Given the hothouse atmosphere in New York, and the need for many other people – painters, patrons, critics – to line up, take sides and get in on the act, it’s inevitable that de Kooning and Pollock would be seen as rivals, even enemies. Lee Krasner, Pollock’s wife, fiercely berated de Kooning when he spoke favourably about an article that Harold Rosenberg had written and in which, she claimed, he had attacked Pollock. She accused de Kooning of “betraying her, betraying Jackson, betraying art”, when he defended Rosenberg’s article. But as Smee points out, “the essay was perhaps less an attack on Pollock than an intellectual assault on Pollock’s preeminent champion, Clement Greenberg”. Rosenberg realised that Greenberg was fast becoming “the dominant influence over New York’s burgeoning avant-garde art scene”. And he resented it.

It’s probable that, left to themselves, de Kooning and Pollock might well have been able to sustain a friendship that was “good-humoured, intimate, and creatively generative”. True, Pollock had problems that made his behaviour erratic and sometimes offensive, but that needn’t have been a major stumbling block in his relationship with de Kooning. But they were thrust into roles in a situation which involved matters outside their control. America wanted major artists creating a new form, Abstract Expressionism, that would pull attention away from Paris, and Europe generally.

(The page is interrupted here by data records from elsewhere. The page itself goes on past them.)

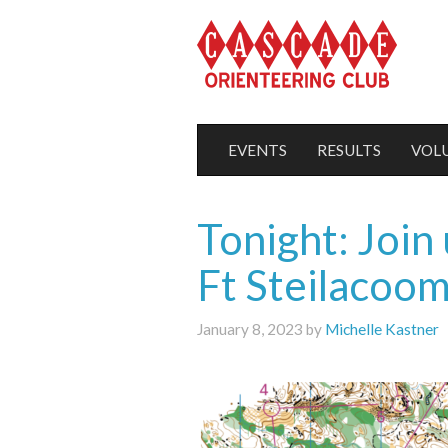
EVENTS
RESULTS
VOL
Tonight: Join
Ft Steilacoo
January 8, 2023 by
Michelle Kastner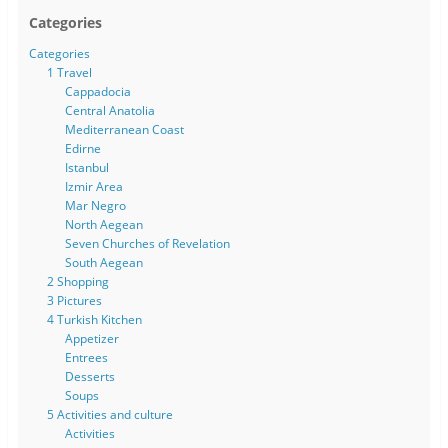
Categories
Categories
1 Travel
Cappadocia
Central Anatolia
Mediterranean Coast
Edirne
Istanbul
Izmir Area
Mar Negro
North Aegean
Seven Churches of Revelation
South Aegean
2 Shopping
3 Pictures
4 Turkish Kitchen
Appetizer
Entrees
Desserts
Soups
5 Activities and culture
Activities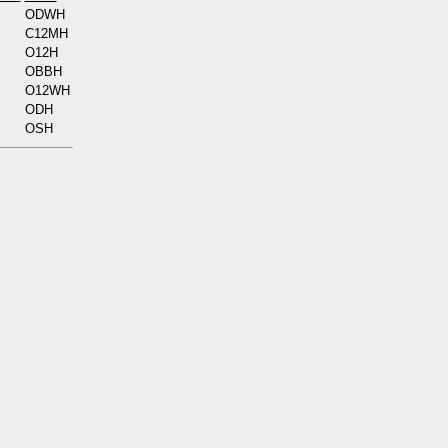
ODWH
C12MH
O12H
OBBH
O12WH
ODH
OSH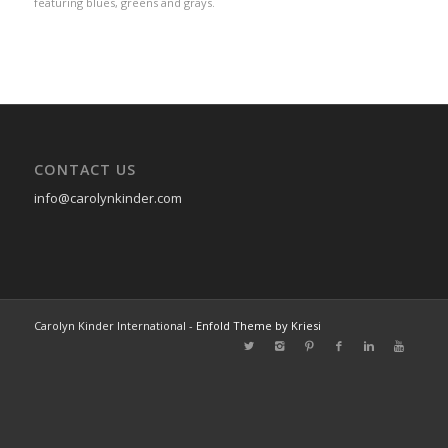
featuring blues, greens and grays.
CONTACT US
info@carolynkinder.com
Carolyn Kinder International -
Enfold Theme by Kriesi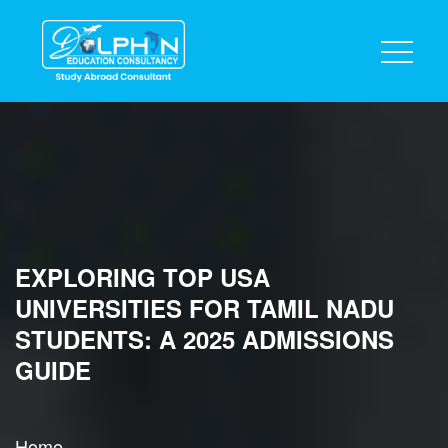
EXPLORING TOP USA
UNIVERSITIES FOR TAMIL NADU
STUDENTS: A 2025 ADMISSIONS
GUIDE
Home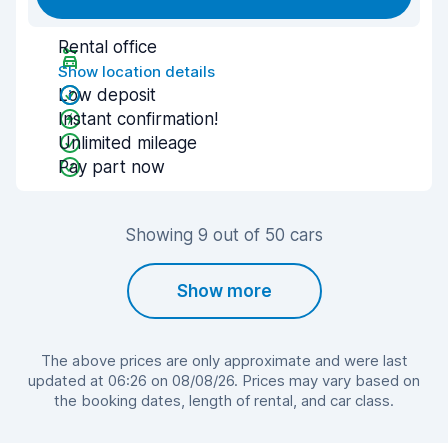
Rental office
Show location details
Low deposit
Instant confirmation!
Unlimited mileage
Pay part now
Showing 9 out of 50 cars
Show more
The above prices are only approximate and were last
updated at 06:26 on 08/08/26. Prices may vary based on
the booking dates, length of rental, and car class.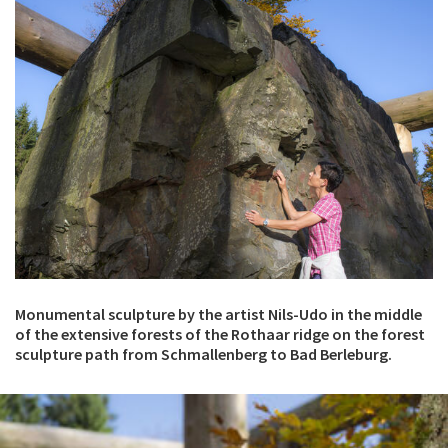
Monumental sculpture by the artist Nils-Udo in the middle
of the extensive forests of the Rothaar ridge on the forest
sculpture path from Schmallenberg to Bad Berleburg.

You could even say that it was, in some ways, an extension of the Cold War, in that it gave the United States cultural hegemony over Russia. Abstract Expressionism, once it became established as the dominant form of painting, was certainly used to demonstrate American ideas about freedom of expression. Obviously, neither de Kooning nor Pollock were directly political. But others were, and it might be useful to see the battle fought between Harold Rosenberg and Clement Greenberg as relating to the cultural/political struggles among New York intellectuals in the 1940s and 1950s, but which had their roots in the 1930s.

Smee recounts an incident at a party at Robert Motherwell’s house when Pollock, who hadn’t been invited, turned up, and was mocked as a “has-been” by de Kooning and Franz Kline. Pollock, for once, was sober and didn’t respond. And, of course, he later died in a drunken car accident and so left de Kooning as king of the castle, so to speak. But de Kooning’s reputation declined as the 1960s brought other art movement to the fore. And he suffered from the same problems that afflicted Pollock as he drank excessively and behaved erratically. There may be some irony in the fact that he had an affair with Ruth Kligman, who had been Pollock’s mistress and had survived the car crash that killed him and one of Kligman’s friends.

The Art of Rivalry doesn’t only just dissect the private lives of the artists concerned. Sebastian Smee also analyses their work and places it in the broader contexts of art history. His book is immensely readable and informative, and has a useful bibliography.